A group of major international banks have signed up to a framework pledging to tackle both the operational greenhouse gas emissions of financial services institutions and emissions throughout the wide range of financial products and services globally.

Credit Agricole, HSBC, Munich Re, Standard Chartered and Swiss Re have joined with The Climate Group to launch the green best practice code – called The Climate Prinicples.

Francis Sullivan, from HSBC and chair of The Climate Principles said:

“Signatories will incorporate carbon and climate risk into their research activities and investment decisions, engage with clients to understand climate risks and opportunities and develop products and services that support them in managing those risks and exploiting those opportunities.”
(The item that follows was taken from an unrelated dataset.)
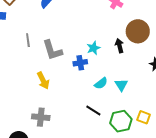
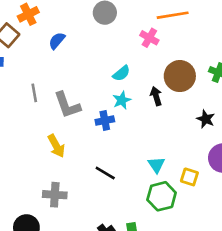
cyan semicircle: (101, 83) -> (121, 73), moved
cyan triangle: (121, 85) -> (156, 165), moved
black line: (93, 111) -> (105, 173), moved
yellow square: (144, 117) -> (189, 177), moved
The green guidance for banks is tailored to suit each part of the finance sector. Retail banks will address the level of customer enthusiasm for tackling climate change and the barriers currently preventing them from taking action; insurance and reinsurance institutions will advise clients on climate risks and mitigation technologies; and corporate and investment banks will work on financing solutions to facilitate investment in low carbon technologies and greenhouse gas reduction projects as well as measuring the climate impacts of their investments.

Investment banks will also build expertise to support development of trading in emissions, weather derivatives, renewable energy credits and other climate related commodities. Project financiers will also request that clients disclose project CO2 emissions and seek reduction and offset solutions.

It all sounds good but the as the global economy continues to crash down all around us and banks put all their focus on simply surviving – one of the signatories, HSBC just today revealed it is cutting 500 jobs in the UK, for example – it will be interesting to see how high up the list of priorities these climate principles will be because, despite the good intentions, there is a real lack of detail about the level of investment banks are prepared to put behind this and any actual targets. And, of course, it’s voluntary. It’s a start, but no more.